═══ Exercise input ═══

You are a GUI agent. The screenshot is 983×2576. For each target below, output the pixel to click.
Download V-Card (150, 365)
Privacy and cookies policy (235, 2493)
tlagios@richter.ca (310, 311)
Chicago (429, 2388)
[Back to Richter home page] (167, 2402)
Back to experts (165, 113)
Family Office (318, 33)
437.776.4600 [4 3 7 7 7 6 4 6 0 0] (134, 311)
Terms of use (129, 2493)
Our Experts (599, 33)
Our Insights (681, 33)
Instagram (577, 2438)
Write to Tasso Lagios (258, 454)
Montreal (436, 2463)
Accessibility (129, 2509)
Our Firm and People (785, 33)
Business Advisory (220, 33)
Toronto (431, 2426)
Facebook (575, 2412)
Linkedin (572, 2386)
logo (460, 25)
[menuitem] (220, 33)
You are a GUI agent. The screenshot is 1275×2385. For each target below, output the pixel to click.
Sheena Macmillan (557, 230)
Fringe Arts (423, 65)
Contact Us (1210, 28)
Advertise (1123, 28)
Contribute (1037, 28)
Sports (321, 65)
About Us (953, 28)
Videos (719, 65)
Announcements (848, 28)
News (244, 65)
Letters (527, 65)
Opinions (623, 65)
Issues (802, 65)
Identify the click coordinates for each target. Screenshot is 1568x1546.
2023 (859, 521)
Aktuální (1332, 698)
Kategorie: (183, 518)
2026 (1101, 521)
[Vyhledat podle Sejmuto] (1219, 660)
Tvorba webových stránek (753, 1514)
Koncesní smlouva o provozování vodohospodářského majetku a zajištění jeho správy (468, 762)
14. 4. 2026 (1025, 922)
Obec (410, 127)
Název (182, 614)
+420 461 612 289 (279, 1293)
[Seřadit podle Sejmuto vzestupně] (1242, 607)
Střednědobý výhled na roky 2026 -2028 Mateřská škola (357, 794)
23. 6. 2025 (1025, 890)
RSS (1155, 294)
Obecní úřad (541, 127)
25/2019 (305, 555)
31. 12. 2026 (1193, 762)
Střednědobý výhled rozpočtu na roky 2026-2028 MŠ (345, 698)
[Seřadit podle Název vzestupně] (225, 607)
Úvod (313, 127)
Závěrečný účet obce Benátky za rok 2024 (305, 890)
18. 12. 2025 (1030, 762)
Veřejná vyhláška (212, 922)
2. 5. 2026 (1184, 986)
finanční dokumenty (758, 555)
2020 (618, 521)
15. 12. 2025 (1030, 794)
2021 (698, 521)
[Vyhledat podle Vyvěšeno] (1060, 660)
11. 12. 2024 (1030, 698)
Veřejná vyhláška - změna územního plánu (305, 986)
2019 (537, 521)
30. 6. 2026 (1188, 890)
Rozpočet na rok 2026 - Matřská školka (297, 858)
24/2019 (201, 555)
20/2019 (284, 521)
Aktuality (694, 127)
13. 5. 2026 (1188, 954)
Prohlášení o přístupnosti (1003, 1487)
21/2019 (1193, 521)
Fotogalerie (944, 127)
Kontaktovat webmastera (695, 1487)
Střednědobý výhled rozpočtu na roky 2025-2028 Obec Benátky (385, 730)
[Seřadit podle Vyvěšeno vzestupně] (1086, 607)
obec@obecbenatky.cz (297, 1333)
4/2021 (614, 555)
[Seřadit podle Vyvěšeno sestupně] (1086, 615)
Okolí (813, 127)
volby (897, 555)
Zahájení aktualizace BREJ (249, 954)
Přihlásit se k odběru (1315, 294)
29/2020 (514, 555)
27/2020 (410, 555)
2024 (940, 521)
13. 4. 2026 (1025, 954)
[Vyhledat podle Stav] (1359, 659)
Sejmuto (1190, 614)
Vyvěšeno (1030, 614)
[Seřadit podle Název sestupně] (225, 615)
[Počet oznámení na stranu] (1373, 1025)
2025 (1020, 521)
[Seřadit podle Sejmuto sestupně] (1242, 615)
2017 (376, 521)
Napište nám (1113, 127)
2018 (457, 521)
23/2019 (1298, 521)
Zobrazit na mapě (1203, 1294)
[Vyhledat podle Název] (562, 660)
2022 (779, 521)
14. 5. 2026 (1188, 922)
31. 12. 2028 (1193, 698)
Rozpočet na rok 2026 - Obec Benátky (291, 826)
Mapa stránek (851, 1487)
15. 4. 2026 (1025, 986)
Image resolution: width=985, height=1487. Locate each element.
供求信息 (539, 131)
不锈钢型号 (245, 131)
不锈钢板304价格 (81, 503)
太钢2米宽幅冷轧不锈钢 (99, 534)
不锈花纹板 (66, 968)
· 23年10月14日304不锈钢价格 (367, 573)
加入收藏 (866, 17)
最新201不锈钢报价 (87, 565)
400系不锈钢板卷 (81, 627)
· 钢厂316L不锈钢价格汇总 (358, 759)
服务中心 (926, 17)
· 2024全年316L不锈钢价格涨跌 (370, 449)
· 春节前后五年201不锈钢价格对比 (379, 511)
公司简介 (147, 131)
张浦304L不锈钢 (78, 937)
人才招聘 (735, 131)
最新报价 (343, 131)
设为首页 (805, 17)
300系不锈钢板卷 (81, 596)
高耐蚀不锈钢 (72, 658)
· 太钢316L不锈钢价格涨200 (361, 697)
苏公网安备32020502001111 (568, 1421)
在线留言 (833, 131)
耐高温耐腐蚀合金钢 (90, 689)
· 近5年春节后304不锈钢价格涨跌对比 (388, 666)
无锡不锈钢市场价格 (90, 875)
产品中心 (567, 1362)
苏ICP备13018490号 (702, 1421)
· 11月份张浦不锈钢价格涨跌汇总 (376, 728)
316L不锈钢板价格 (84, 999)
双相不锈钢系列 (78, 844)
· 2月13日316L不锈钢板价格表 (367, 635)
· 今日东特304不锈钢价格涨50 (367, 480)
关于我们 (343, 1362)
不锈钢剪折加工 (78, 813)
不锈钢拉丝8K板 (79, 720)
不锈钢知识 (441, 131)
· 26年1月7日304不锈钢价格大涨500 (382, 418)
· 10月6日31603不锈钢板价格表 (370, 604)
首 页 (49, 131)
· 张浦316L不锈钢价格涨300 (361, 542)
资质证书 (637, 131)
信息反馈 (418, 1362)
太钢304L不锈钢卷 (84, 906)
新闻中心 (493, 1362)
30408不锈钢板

═══

* **Work instructions**: Set down verbatim only the lines between the start of the data above and the line with "[Seřadit podle Sejmuto vzestupně] (1242, 607)", both boundaries included.

* **Response box**:
You are a GUI agent. The screenshot is 983×2576. For each target below, output the pixel to click.
Download V-Card (150, 365)
Privacy and cookies policy (235, 2493)
tlagios@richter.ca (310, 311)
Chicago (429, 2388)
[Back to Richter home page] (167, 2402)
Back to experts (165, 113)
Family Office (318, 33)
437.776.4600 [4 3 7 7 7 6 4 6 0 0] (134, 311)
Terms of use (129, 2493)
Our Experts (599, 33)
Our Insights (681, 33)
Instagram (577, 2438)
Write to Tasso Lagios (258, 454)
Montreal (436, 2463)
Accessibility (129, 2509)
Our Firm and People (785, 33)
Business Advisory (220, 33)
Toronto (431, 2426)
Facebook (575, 2412)
Linkedin (572, 2386)
logo (460, 25)
[menuitem] (220, 33)
You are a GUI agent. The screenshot is 1275×2385. For each target below, output the pixel to click.
Sheena Macmillan (557, 230)
Fringe Arts (423, 65)
Contact Us (1210, 28)
Advertise (1123, 28)
Contribute (1037, 28)
Sports (321, 65)
About Us (953, 28)
Videos (719, 65)
Announcements (848, 28)
News (244, 65)
Letters (527, 65)
Opinions (623, 65)
Issues (802, 65)
Identify the click coordinates for each target. Screenshot is 1568x1546.
2023 (859, 521)
Aktuální (1332, 698)
Kategorie: (183, 518)
2026 (1101, 521)
[Vyhledat podle Sejmuto] (1219, 660)
Tvorba webových stránek (753, 1514)
Koncesní smlouva o provozování vodohospodářského majetku a zajištění jeho správy (468, 762)
14. 4. 2026 (1025, 922)
Obec (410, 127)
Název (182, 614)
+420 461 612 289 (279, 1293)
[Seřadit podle Sejmuto vzestupně] (1242, 607)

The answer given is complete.